My advice: go with FDR all along the chain cards->cables->switch.
You can then verify with iperf3 that you have +-45 GbE between the two PCs.
If your PCs are old and/or you only have PCIe Gen 2 and/or you only have x4 electrical available the speed will be 10+ or 20+ GbE.
If everything is fine and you get around 45 GbE in one direction and only 35 GbE in the other direction it will be due to the internal configuration (e.g. IRQ affinity and other factors). I’m still reading docs to find out which configuration I should use for the optimal results.
You can download documentation and the Mellanox Windows driver from the Mellanox web site, free of charge.
Final note: used ConnectX-4 100Gbps is still too expensive, card starts at $300.
@Nikolay Mihaylov
If you need more pointers and a how-to, go there:
https://magazine.odroid.com/article/networking-at-ludicrous-speed-blasting-through-the-10000mbps-network-speed-limit-with-the-odroid-h2/
I wrote that back in 2019, it’s about an extreme edge case of using IB with a SBC but most of the text applies to “normal” PCs.

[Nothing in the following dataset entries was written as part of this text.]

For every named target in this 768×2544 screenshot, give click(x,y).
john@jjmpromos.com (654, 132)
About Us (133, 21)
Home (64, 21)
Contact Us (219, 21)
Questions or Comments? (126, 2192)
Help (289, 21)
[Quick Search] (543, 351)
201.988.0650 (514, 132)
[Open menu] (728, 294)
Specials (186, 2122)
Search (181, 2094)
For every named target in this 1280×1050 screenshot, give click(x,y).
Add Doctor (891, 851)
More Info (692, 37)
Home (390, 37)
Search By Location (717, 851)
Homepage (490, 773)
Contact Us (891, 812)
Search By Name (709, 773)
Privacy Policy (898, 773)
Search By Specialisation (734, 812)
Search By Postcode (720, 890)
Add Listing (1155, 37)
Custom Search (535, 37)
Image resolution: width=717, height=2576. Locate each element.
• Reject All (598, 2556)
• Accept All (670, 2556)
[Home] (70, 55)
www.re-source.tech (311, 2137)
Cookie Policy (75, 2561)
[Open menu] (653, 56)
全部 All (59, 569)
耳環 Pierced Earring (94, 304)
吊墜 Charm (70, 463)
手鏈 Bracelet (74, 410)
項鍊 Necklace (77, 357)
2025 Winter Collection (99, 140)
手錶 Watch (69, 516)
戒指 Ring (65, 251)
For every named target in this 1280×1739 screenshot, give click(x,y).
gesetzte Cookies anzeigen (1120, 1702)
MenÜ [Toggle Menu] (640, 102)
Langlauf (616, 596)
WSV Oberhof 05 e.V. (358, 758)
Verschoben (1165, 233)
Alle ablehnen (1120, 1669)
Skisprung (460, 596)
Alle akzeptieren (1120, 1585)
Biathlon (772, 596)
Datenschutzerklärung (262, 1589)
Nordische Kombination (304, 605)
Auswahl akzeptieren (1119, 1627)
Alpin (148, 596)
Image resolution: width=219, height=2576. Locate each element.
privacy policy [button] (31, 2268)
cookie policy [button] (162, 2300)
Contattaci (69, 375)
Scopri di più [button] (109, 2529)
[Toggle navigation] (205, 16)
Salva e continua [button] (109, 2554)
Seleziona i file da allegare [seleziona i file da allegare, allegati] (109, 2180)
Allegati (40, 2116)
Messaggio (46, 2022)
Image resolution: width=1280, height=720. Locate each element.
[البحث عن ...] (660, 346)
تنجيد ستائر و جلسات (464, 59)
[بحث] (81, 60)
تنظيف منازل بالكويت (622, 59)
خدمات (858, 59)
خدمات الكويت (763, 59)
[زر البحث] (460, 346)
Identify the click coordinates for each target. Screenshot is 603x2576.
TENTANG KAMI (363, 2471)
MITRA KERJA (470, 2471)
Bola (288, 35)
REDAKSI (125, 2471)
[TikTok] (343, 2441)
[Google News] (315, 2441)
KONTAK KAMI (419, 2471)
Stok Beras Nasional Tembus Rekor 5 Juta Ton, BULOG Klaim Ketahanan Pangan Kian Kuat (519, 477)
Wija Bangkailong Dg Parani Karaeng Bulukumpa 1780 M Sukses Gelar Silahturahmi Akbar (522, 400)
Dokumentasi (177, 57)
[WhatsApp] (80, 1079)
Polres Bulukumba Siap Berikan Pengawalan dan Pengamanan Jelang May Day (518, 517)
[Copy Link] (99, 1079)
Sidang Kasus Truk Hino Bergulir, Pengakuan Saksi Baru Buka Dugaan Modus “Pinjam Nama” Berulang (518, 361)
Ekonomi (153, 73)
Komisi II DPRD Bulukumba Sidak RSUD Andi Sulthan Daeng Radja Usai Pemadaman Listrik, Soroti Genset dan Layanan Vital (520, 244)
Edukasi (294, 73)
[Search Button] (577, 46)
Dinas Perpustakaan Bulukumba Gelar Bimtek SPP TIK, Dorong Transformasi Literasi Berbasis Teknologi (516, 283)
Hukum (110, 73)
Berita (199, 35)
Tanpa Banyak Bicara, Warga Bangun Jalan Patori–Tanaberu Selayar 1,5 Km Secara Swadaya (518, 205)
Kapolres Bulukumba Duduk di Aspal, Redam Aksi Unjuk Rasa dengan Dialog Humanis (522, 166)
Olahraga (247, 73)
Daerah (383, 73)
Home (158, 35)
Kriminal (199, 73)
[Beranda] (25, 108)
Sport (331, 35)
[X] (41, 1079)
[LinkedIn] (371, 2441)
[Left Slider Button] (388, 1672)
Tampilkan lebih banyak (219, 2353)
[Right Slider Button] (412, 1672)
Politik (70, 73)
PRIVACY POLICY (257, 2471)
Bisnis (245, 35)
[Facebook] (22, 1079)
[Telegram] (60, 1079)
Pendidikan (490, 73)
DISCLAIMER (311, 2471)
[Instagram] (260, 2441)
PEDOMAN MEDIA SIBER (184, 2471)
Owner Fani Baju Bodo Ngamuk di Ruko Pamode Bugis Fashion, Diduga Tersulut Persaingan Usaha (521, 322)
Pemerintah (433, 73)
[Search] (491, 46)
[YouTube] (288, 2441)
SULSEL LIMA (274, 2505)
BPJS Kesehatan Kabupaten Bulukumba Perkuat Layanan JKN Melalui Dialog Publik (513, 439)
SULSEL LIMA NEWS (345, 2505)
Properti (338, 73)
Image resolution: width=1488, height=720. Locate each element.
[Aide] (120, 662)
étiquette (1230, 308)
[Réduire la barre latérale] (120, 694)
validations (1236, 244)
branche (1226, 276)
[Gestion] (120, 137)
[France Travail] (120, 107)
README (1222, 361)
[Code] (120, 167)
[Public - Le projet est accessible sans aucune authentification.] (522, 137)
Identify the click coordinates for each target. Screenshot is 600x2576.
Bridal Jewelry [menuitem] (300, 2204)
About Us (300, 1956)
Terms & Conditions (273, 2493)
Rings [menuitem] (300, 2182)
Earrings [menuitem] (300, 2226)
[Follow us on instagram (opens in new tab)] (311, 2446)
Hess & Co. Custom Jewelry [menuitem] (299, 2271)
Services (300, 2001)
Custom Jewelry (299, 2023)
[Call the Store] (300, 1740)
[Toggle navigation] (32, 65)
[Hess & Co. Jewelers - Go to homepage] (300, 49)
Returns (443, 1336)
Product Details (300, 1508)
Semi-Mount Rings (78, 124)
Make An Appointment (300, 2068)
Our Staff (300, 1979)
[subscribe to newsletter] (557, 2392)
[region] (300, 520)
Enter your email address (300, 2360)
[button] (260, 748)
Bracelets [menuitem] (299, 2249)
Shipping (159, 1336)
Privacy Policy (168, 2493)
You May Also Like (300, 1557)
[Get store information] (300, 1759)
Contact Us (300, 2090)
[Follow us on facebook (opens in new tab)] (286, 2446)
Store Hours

I went totally knowledge-blind when I started so anybody can do it :-)
Have fun!
@domih – thanks a bunch! The thing is, I already have the controllers – HP 544+ FLR. They are crazy cheap (got them for 11EUR each) as long as you have an HP server to plug them in. And are reported as ConnectX-3 on PCIe3 x8. All good except the cables. So thanks for the info on those. But I live in Europe and IT stuff is more expensive here plus the customs formalities are a nightmare that I want to stay away from. It’s just weird that a single cable costs more than the two controllers combined.